**Extracted page text data:**
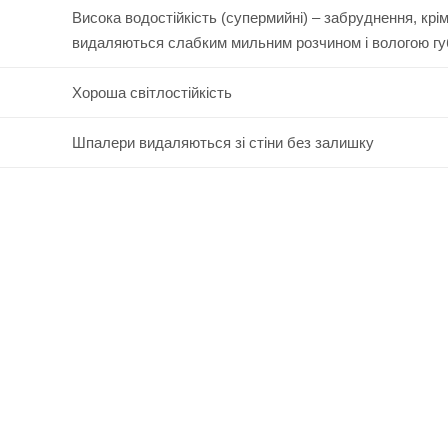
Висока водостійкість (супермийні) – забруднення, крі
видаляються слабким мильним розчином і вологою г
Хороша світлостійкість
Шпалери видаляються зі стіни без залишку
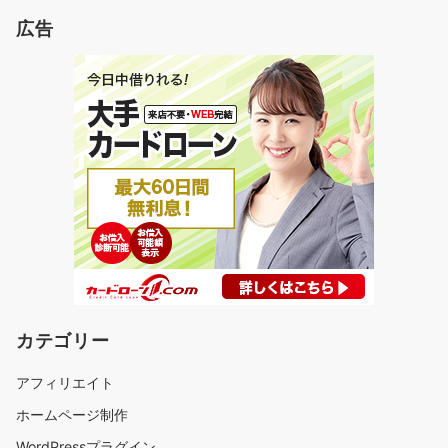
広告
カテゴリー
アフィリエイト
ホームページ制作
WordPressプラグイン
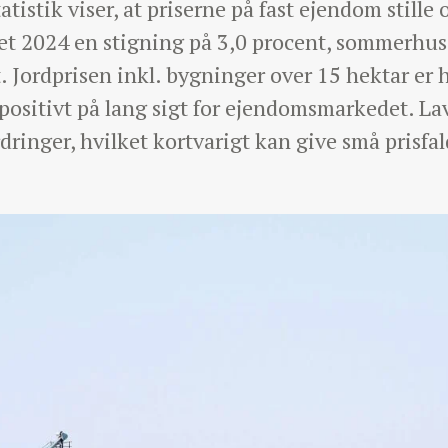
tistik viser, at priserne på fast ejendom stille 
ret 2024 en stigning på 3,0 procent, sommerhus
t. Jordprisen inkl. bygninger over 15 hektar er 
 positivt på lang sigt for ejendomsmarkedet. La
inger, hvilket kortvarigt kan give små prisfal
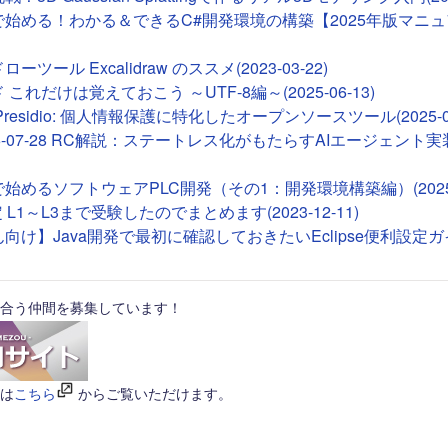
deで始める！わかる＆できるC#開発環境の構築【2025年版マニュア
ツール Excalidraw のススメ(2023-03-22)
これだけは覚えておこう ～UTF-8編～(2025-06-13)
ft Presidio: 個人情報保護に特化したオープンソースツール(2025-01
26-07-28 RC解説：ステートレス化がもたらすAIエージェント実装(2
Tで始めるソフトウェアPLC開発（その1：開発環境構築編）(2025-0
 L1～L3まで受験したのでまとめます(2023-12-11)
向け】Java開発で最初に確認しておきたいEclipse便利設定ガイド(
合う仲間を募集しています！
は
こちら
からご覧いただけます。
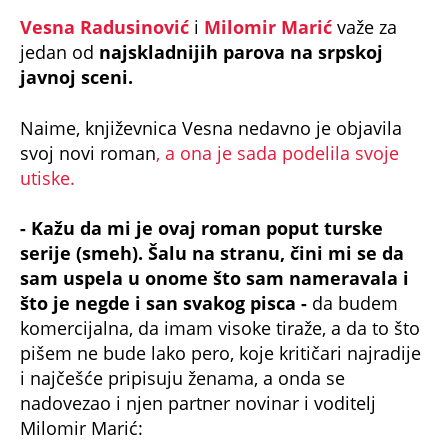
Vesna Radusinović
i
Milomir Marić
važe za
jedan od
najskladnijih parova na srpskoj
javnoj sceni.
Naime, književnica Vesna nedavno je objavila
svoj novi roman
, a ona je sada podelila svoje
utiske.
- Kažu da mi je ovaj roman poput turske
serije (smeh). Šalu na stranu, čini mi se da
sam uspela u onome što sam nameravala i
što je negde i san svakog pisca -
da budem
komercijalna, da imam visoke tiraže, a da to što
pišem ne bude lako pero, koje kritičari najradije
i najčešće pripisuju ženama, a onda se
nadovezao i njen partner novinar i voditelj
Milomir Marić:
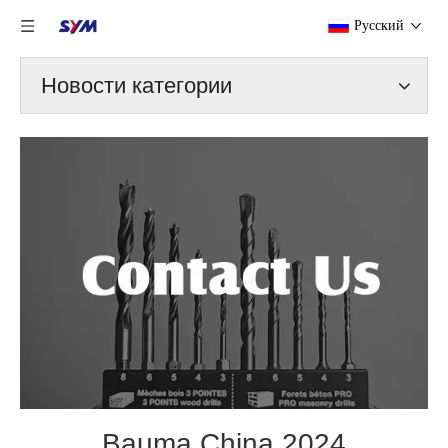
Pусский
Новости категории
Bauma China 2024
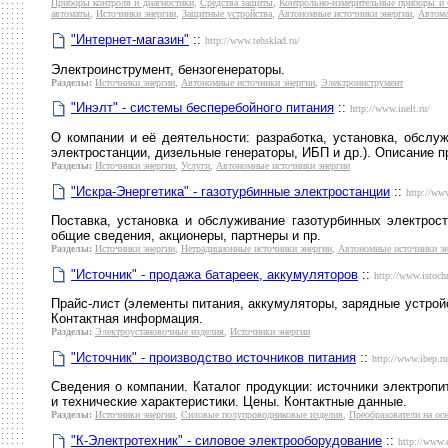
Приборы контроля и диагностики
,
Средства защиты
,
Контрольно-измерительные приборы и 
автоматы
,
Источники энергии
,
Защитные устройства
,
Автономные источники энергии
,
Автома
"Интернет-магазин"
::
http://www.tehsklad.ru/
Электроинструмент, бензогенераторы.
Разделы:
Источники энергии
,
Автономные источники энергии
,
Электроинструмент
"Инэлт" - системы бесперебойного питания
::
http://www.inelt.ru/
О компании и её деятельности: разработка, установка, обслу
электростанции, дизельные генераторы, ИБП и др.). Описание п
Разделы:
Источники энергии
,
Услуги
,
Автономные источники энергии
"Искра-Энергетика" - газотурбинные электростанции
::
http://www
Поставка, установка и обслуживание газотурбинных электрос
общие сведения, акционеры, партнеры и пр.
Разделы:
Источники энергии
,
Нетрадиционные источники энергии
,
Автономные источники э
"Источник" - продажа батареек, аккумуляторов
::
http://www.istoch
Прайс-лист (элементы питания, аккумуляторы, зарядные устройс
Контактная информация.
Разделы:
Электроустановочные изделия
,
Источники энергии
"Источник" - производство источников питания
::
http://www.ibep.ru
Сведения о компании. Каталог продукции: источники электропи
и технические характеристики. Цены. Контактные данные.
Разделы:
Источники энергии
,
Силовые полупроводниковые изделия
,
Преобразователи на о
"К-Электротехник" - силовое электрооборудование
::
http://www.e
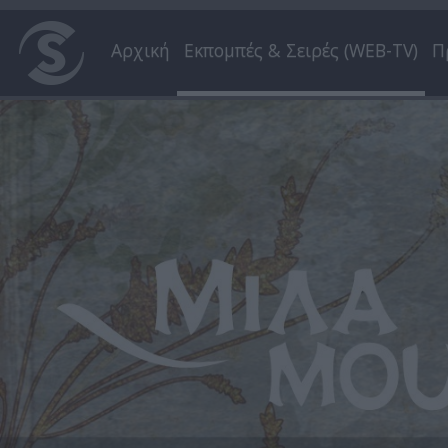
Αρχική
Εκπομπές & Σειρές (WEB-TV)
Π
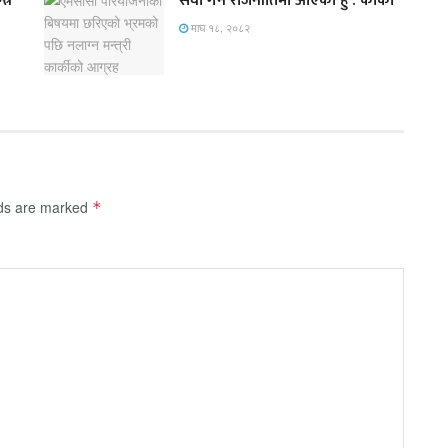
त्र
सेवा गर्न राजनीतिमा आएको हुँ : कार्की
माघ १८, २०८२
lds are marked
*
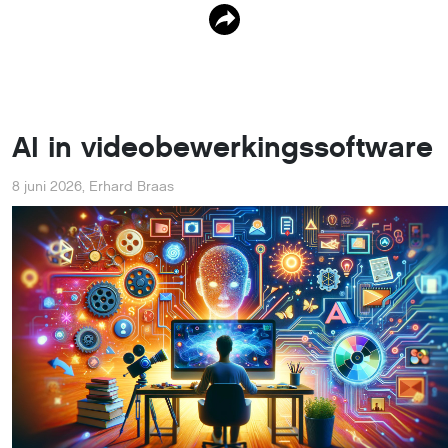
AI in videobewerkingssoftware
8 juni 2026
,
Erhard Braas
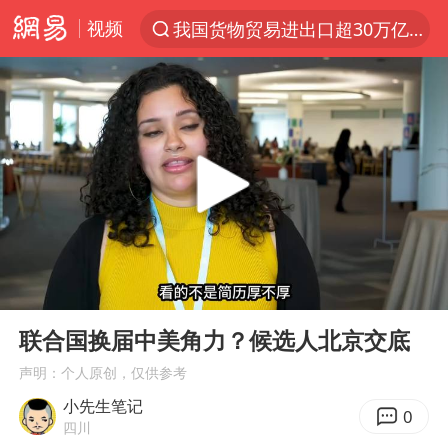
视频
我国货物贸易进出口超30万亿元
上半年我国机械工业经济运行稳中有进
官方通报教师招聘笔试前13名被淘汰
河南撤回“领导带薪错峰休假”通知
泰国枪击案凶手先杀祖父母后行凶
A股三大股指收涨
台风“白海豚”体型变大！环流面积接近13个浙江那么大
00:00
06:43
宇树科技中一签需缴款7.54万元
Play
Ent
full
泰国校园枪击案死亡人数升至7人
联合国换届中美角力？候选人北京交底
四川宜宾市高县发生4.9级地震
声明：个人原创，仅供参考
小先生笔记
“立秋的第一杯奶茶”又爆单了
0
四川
---
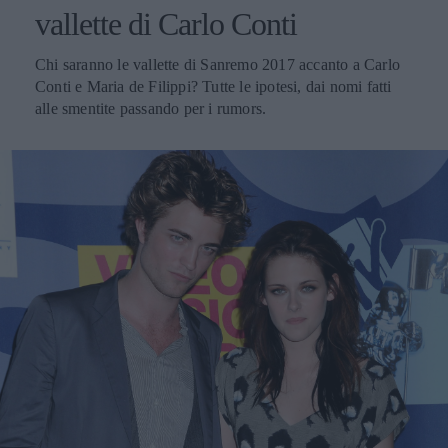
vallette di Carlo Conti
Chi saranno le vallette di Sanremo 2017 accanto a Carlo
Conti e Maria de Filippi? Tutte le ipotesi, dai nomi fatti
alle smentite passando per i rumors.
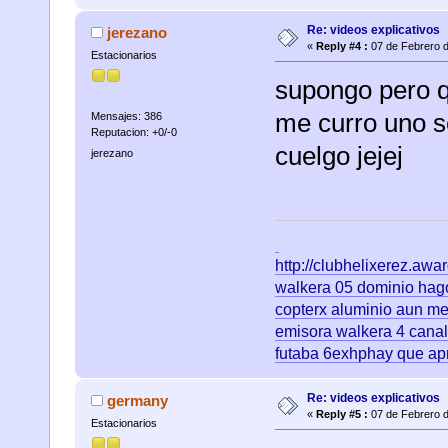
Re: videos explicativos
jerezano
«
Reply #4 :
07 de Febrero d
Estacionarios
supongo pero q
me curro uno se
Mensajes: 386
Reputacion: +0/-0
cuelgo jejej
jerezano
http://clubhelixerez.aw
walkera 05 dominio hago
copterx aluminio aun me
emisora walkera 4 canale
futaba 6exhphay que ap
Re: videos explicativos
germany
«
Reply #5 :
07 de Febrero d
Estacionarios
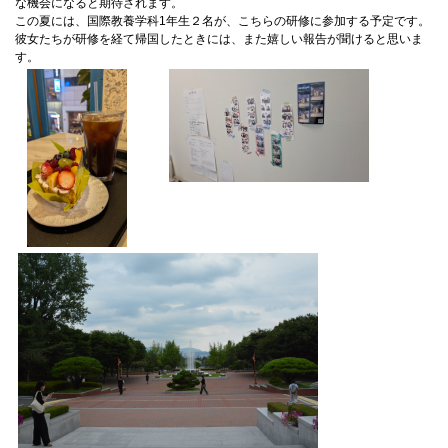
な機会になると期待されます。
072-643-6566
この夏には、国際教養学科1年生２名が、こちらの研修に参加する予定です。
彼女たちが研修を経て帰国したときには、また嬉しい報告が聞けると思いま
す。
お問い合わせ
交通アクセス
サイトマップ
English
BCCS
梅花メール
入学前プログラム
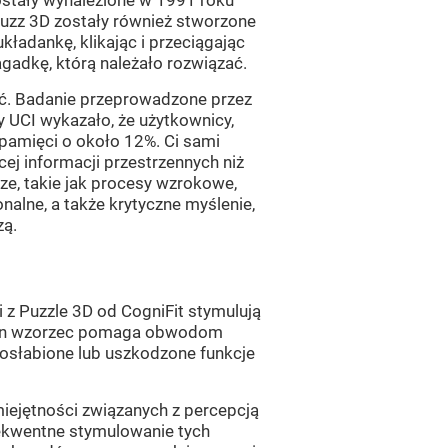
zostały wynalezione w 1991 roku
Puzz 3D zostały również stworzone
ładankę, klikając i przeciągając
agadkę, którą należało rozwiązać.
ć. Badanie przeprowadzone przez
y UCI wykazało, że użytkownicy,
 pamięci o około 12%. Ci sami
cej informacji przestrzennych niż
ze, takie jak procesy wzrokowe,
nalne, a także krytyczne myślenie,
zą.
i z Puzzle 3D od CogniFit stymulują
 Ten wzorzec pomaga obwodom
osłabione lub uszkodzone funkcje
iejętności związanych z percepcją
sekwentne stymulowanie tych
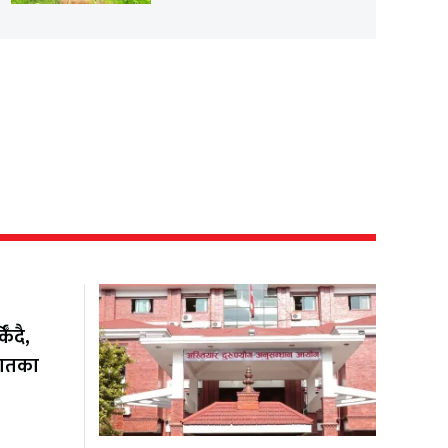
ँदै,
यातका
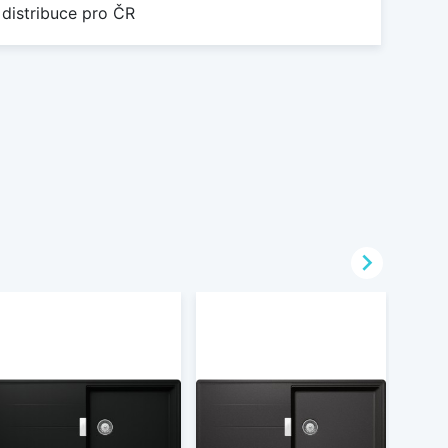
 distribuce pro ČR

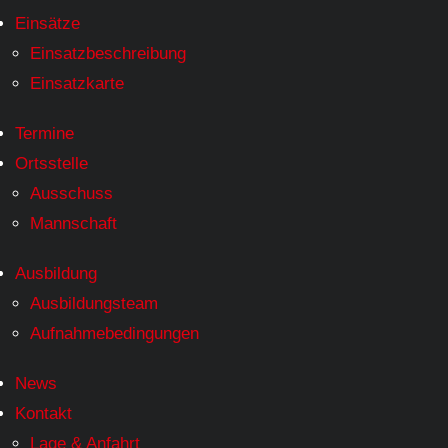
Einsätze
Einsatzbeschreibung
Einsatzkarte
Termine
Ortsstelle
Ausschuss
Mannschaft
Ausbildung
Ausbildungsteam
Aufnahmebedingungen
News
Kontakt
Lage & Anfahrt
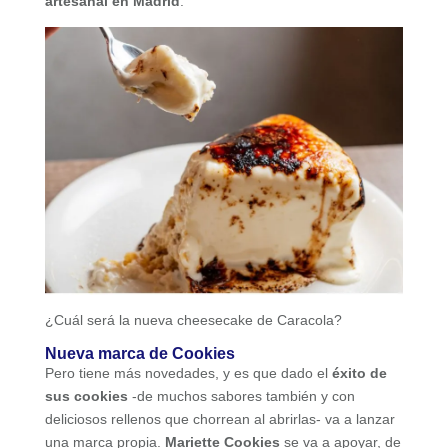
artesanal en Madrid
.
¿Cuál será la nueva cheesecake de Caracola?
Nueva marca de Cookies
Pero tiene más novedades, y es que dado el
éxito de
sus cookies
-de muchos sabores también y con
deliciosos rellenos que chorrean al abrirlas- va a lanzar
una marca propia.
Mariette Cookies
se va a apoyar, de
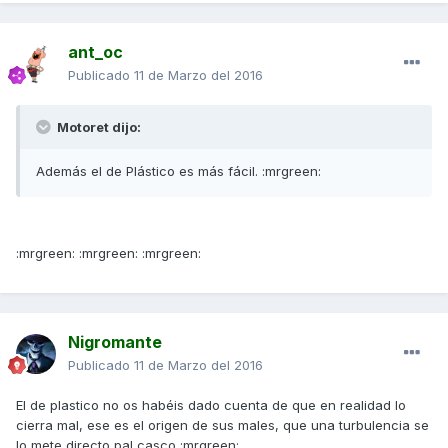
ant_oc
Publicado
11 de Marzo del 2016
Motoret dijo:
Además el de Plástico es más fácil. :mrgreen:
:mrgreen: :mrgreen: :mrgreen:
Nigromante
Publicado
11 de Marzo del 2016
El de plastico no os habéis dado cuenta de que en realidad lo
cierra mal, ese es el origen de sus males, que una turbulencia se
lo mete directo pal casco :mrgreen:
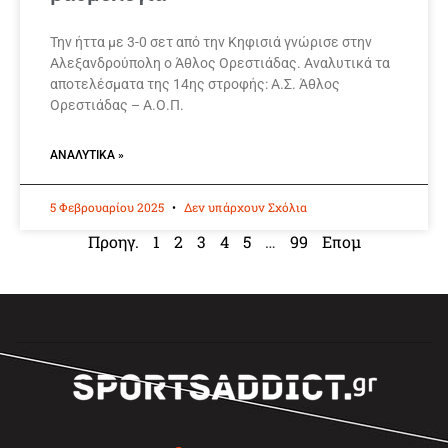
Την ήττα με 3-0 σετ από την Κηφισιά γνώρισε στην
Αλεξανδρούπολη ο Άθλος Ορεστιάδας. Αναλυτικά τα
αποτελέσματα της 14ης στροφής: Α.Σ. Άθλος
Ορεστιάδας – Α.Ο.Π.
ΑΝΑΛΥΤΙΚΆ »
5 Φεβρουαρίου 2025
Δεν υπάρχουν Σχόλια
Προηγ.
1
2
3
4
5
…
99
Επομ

**Goal of the exercise:**
Start with the line above containing "Висока водостійкість (супермийні)" and end with the line containing "inger, hvilket kortvarigt". Set down that stretch exactly, without any pictures.

**Result for this task:**
Висока водостійкість (супермийні) – забруднення, крі
видаляються слабким мильним розчином і вологою г
Хороша світлостійкість
Шпалери видаляються зі стіни без залишку
広告
カテゴリー
アフィリエイト
ホームページ制作
WordPressプラグイン
tistik viser, at priserne på fast ejendom stille 
ret 2024 en stigning på 3,0 procent, sommerhus
t. Jordprisen inkl. bygninger over 15 hektar er 
 positivt på lang sigt for ejendomsmarkedet. La
inger, hvilket kortvarigt kan give små prisfal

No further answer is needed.